* PROBLEM DETAILS *
From start to finish, set down the entries below exactly, leaving out the pictures.

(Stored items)
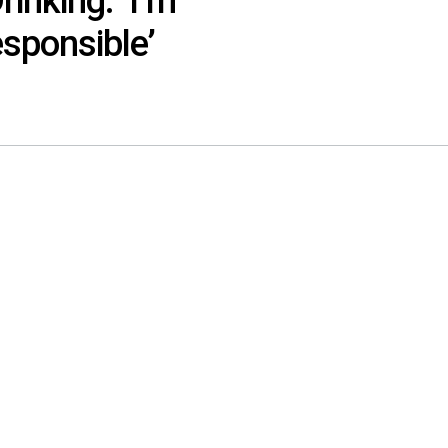
inking: ‘I’m
esponsible’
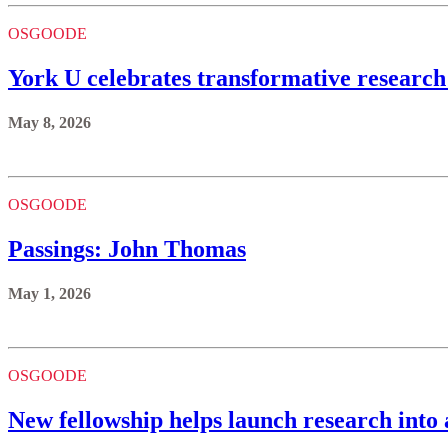
OSGOODE
York U celebrates transformative research
May 8, 2026
OSGOODE
Passings: John Thomas
May 1, 2026
OSGOODE
New fellowship helps launch research into 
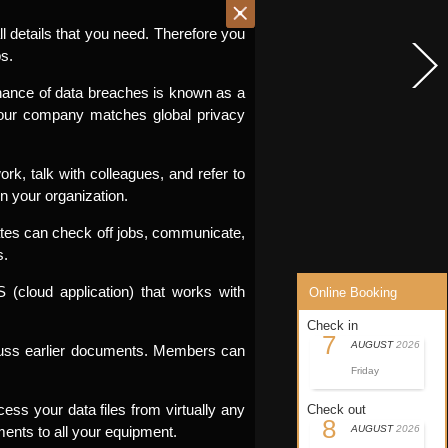
l details that you need. Therefore you
s.
hance of data breaches is known as a
 your company matches global privacy
k, talk with colleagues, and refer to
n your organization.
ates can check off jobs, communicate,
s.
cloud application) that works with
Online Booking
Check in
7
AUGUST
2026
scuss earlier documents. Members can
Friday
ss your data files from virtually any
Check out
8
ments to all your equipment.
AUGUST
2026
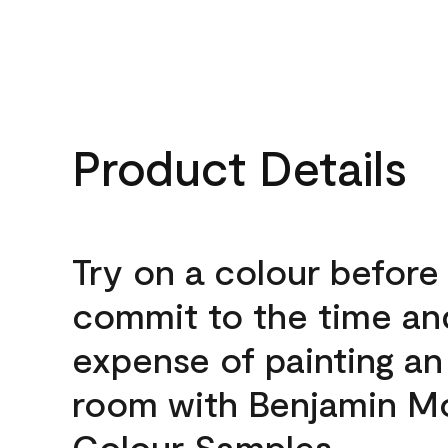
Product Details
Try on a colour before
commit to the time an
expense of painting an
room with Benjamin M
Colour Samples.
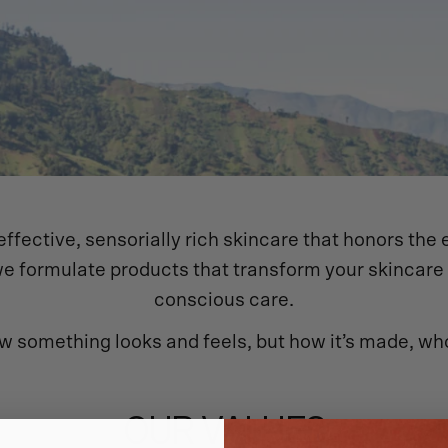
ffective, sensorially rich skincare that honors the 
s, we formulate products that transform your skincar
conscious care.
w something looks and feels, but how it’s made, who
OUR VALUES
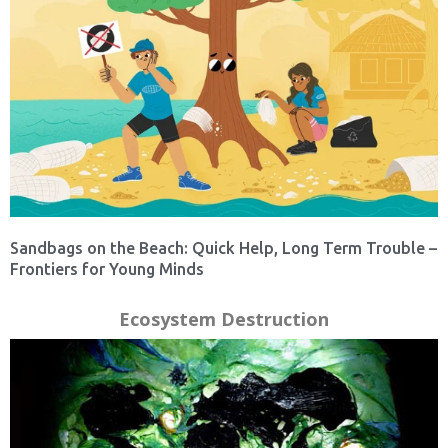
Sandbags on the Beach: Quick Help, Long Term Trouble –
Frontiers for Young Minds
Ecosystem Destruction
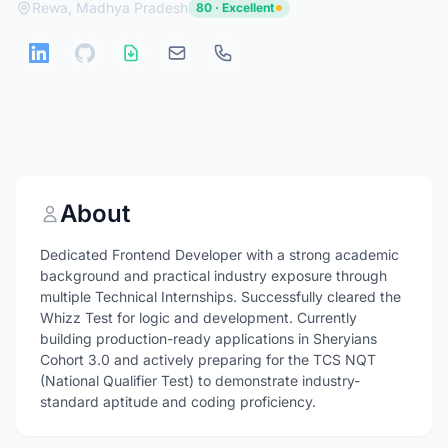
Rewa, Madhya Pradesh
80 · Excellent
About
Dedicated Frontend Developer with a strong academic
background and practical industry exposure through
multiple Technical Internships. Successfully cleared the
Whizz Test for logic and development. Currently
building production-ready applications in Sheryians
Cohort 3.0 and actively preparing for the TCS NQT
(National Qualifier Test) to demonstrate industry-
standard aptitude and coding proficiency.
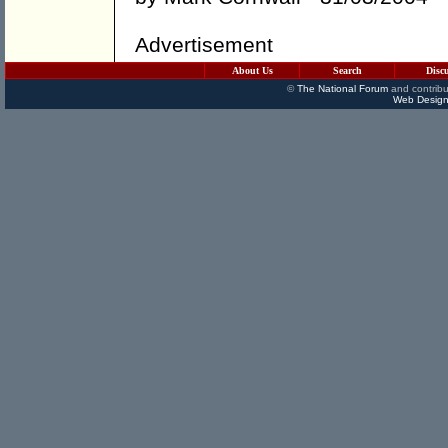
Advertisement
About Us
Search
Disc
©
The National Forum
and contribu
Web Design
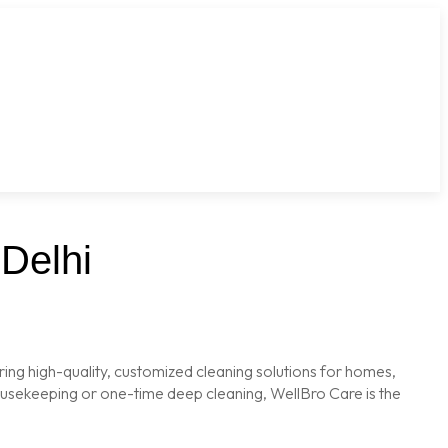
Delhi
ring high-quality, customized cleaning solutions for homes,
housekeeping or one-time deep cleaning, WellBro Care is the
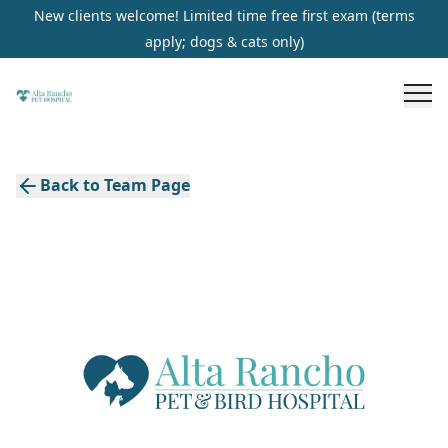
New clients welcome! Limited time free first exam (terms
apply; dogs & cats only)
Back to Team Page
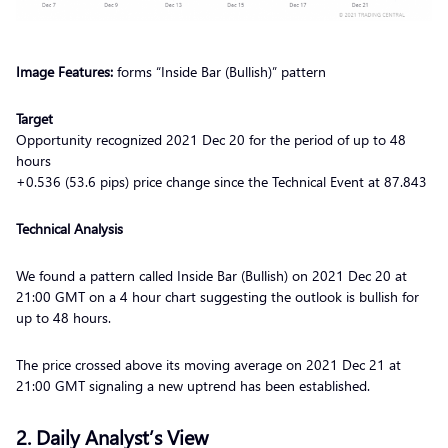
Image Features:
forms “Inside Bar (Bullish)” pattern
Target
Opportunity recognized 2021 Dec 20 for the period of up to 48
hours
+0.536 (53.6 pips) price change since the Technical Event at 87.843
Technical Analysis
We found a pattern called Inside Bar (Bullish) on 2021 Dec 20 at
21:00 GMT on a 4 hour chart suggesting the outlook is bullish for
up to 48 hours.
The price crossed above its moving average on 2021 Dec 21 at
21:00 GMT signaling a new uptrend has been established.
2. Daily Analyst’s View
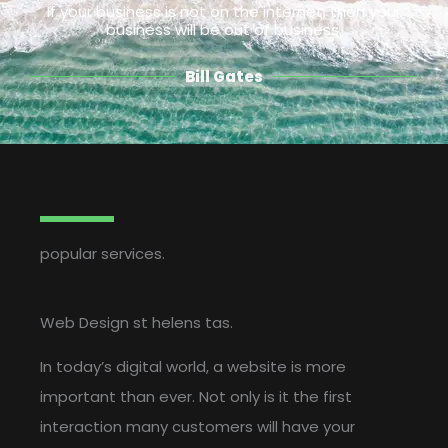
If your business is not on the internet, then your
business will be out of business.
Bill Gates
popular services.
Web Design st helens tas.
In today’s digital world, a website is more
important than ever. Not only is it the first
interaction many customers will have your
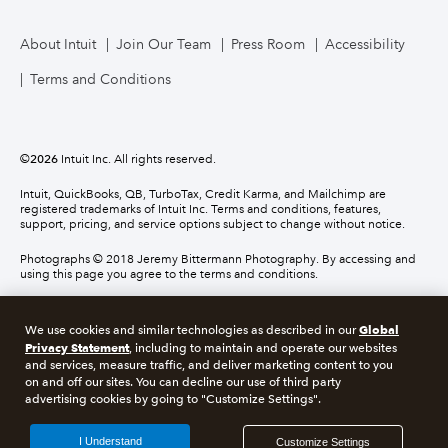
About Intuit
Join Our Team
Press Room
Accessibility
Terms and Conditions
©
2026
Intuit Inc. All rights reserved.
Intuit, QuickBooks, QB, TurboTax, Credit Karma, and Mailchimp are
registered trademarks of Intuit Inc. Terms and conditions, features,
support, pricing, and service options subject to change without notice.
Photographs © 2018 Jeremy Bittermann Photography. By accessing and
using this page you agree to the terms and conditions.
About cookies
Manage cookies
Global
We use cookies and similar technologies as described in our
Privacy Statement
, including to maintain and operate our websites
and services, measure traffic, and deliver marketing content to you
Legal
Privacy
Security
Compliance
on and off our sites. You can decline our use of third party
advertising cookies by going to "Customize Settings".
I Understand
Customize Settings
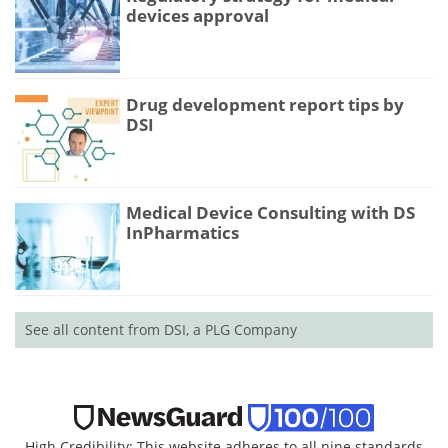
devices approval
Drug development report tips by
DSI
Medical Device Consulting with DS
InPharmatics
See all content from DSI, a PLG Company
High Credibility: This website adheres to all nine standards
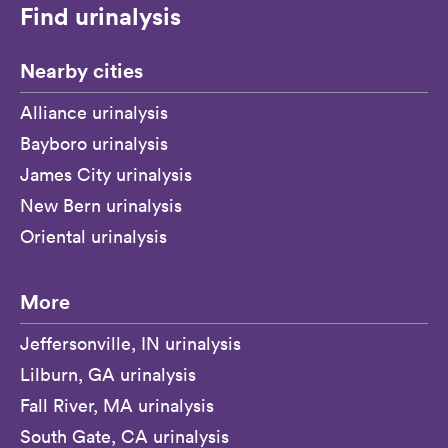
Find urinalysis
Nearby cities
Alliance urinalysis
Bayboro urinalysis
James City urinalysis
New Bern urinalysis
Oriental urinalysis
More
Jeffersonville, IN urinalysis
Lilburn, GA urinalysis
Fall River, MA urinalysis
South Gate, CA urinalysis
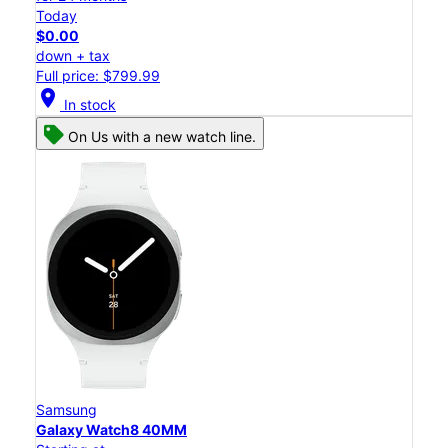
Today
$0.00
down + tax
Full price: $799.99
location_on
In stock
On Us with a new watch line.
Samsung
Galaxy Watch8 40MM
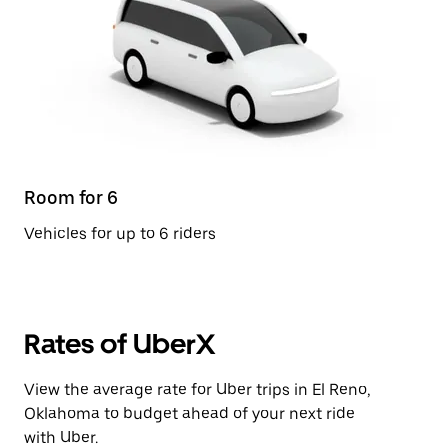
Room for 6
Vehicles for up to 6 riders
Rates of UberX
View the average rate for Uber trips in El Reno,
Oklahoma to budget ahead of your next ride
with Uber.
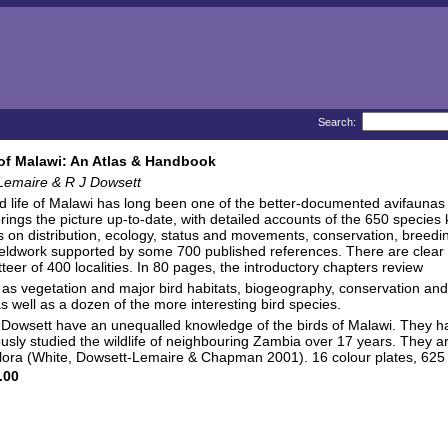
Search:
of Malawi: An Atlas & Handbook
Lemaire & R J Dowsett
rd life of Malawi has long been one of the better-documented avifauna
rings the picture up-to-date, with detailed accounts of the 650 species
s on distribution, ecology, status and movements, conservation, bree
ieldwork supported by some 700 published references. There are clear atl
teer of 400 localities. In 80 pages, the introductory chapters review
 as vegetation and major bird habitats, biogeography, conservation and a
as well as a dozen of the more interesting bird species.
owsett have an unequalled knowledge of the birds of Malawi. They hav
usly studied the wildlife of neighbouring Zambia over 17 years. They 
flora (White, Dowsett-Lemaire & Chapman 2001). 16 colour plates, 625 
.00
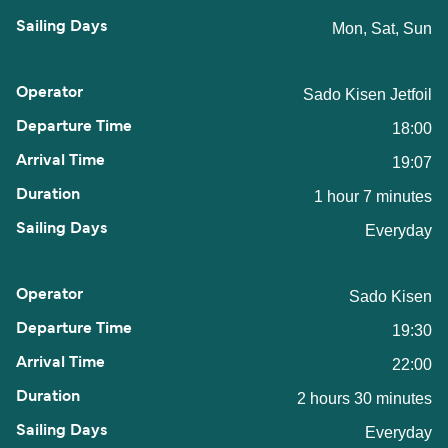
Mon, Sat, Sun
Sado Kisen Jetfoil
18:00
19:07
1 hour 7 minutes
Everyday
Sado Kisen
19:30
22:00
2 hours 30 minutes
Everyday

* SOLUTION TO THIS EXERCISE *
inking: ‘I’m
esponsible’
OSGOODE
York U celebrates transformative research
May 8, 2026
OSGOODE
Passings: John Thomas
May 1, 2026
OSGOODE
New fellowship helps launch research into 
l details that you need. Therefore you
s.
hance of data breaches is known as a
 your company matches global privacy
k, talk with colleagues, and refer to
n your organization.
ates can check off jobs, communicate,
s.
cloud application) that works with
Online Booking
Check in
7
AUGUST
2026
scuss earlier documents. Members can
Friday
ss your data files from virtually any
Check out
8
ments to all your equipment.
AUGUST
2026
Product Details
Try on a colour before
commit to the time an
expense of painting an
room with Benjamin M
Colour Samples.
ffective, sensorially rich skincare that honors the 
s, we formulate products that transform your skincar
conscious care.
w something looks and feels, but how it’s made, who
OUR VALUES
Sandbags on the Beach: Quick Help, Long Term Trouble –
Frontiers for Young Minds
Ecosystem Destruction
Rewa, Madhya Pradesh
80 · Excellent
About
Dedicated Frontend Developer with a strong academic
background and practical industry exposure through
multiple Technical Internships. Successfully cleared the
Whizz Test for logic and development. Currently
building production-ready applications in Sheryians
Cohort 3.0 and actively preparing for the TCS NQT
(National Qualifier Test) to demonstrate industry-
standard aptitude and coding proficiency.
Advertisement
About Us
Search
Disc
©
The National Forum
and contribu
Web Design
Delhi
ring high-quality, customized cleaning solutions for homes,
housekeeping or one-time deep cleaning, WellBro Care is the
New clients welcome! Limited time free first exam (terms
apply; dogs & cats only)
Back to Team Page
Image Features:
forms “Inside Bar (Bullish)” pattern
Target
Opportunity recognized 2021 Dec 20 for the period of up to 48
hours
+0.536 (53.6 pips) price change since the Technical Event at 87.843
Technical Analysis
We found a pattern called Inside Bar (Bullish) on 2021 Dec 20 at
21:00 GMT on a 4 hour chart suggesting the outlook is bullish for
up to 48 hours.
The price crossed above its moving average on 2021 Dec 21 at
21:00 GMT signaling a new uptrend has been established.
2. Daily Analyst’s View
If your business is not on the internet, then your
business will be out of business.
Bill Gates
popular services.
Web Design st helens tas.
In today’s digital world, a website is more
important than ever. Not only is it the first
interaction many customers will have your
About Intuit
Join Our Team
Press Room
Accessibility
Terms and Conditions
©
2026
Intuit Inc. All rights reserved.
Intuit, QuickBooks, QB, TurboTax, Credit Karma, and Mailchimp are
registered trademarks of Intuit Inc. Terms and conditions, features,
support, pricing, and service options subject to change without notice.
Photographs © 2018 Jeremy Bittermann Photography. By accessing and
using this page you agree to the terms and conditions.
About cookies
Manage cookies
Global
We use cookies and similar technologies as described in our
Privacy Statement
, including to maintain and operate our websites
and services, measure traffic, and deliver marketing content to you
Legal
Privacy
Security
Compliance
on and off our sites. You can decline our use of third party
advertising cookies by going to "Customize Settings".
I Understand
Customize Settings
devices approval
Drug development report tips by
DSI
Medical Device Consulting with DS
InPharmatics
See all content from DSI, a PLG Company
High Credibility: This website adheres to all nine standards
Find urinalysis
Nearby cities
Alliance urinalysis
Bayboro urinalysis
James City urinalysis
New Bern urinalysis
Oriental urinalysis
More
Jeffersonville, IN urinalysis
Lilburn, GA urinalysis
Fall River, MA urinalysis
South Gate, CA urinalysis
Today
$0.00
down + tax
Full price: $799.99
location_on
In stock
On Us with a new watch line.
Samsung
Galaxy Watch8 40MM
Room for 6
Vehicles for up to 6 riders
Rates of UberX
View the average rate for Uber trips in El Reno,
Oklahoma to budget ahead of your next ride
with Uber.
Search:
of Malawi: An Atlas & Handbook
Lemaire & R J Dowsett
rd life of Malawi has long been one of the better-documented avifauna
rings the picture up-to-date, with detailed accounts of the 650 species
s on distribution, ecology, status and movements, conservation, bree
ieldwork supported by some 700 published references. There are clear atl
teer of 400 localities. In 80 pages, the introductory chapters review
 as vegetation and major bird habitats, biogeography, conservation and a
as well as a dozen of the more interesting bird species.
owsett have an unequalled knowledge of the birds of Malawi. They hav
usly studied the wildlife of neighbouring Zambia over 17 years. They 
flora (White, Dowsett-Lemaire & Chapman 2001). 16 colour plates, 625 
.00
Mon, Sat, Sun
Sado Kisen Jetfoil
18:00
19:07
1 hour 7 minutes
Everyday
Sado Kisen
19:30
22:00
2 hours 30 minutes
Everyday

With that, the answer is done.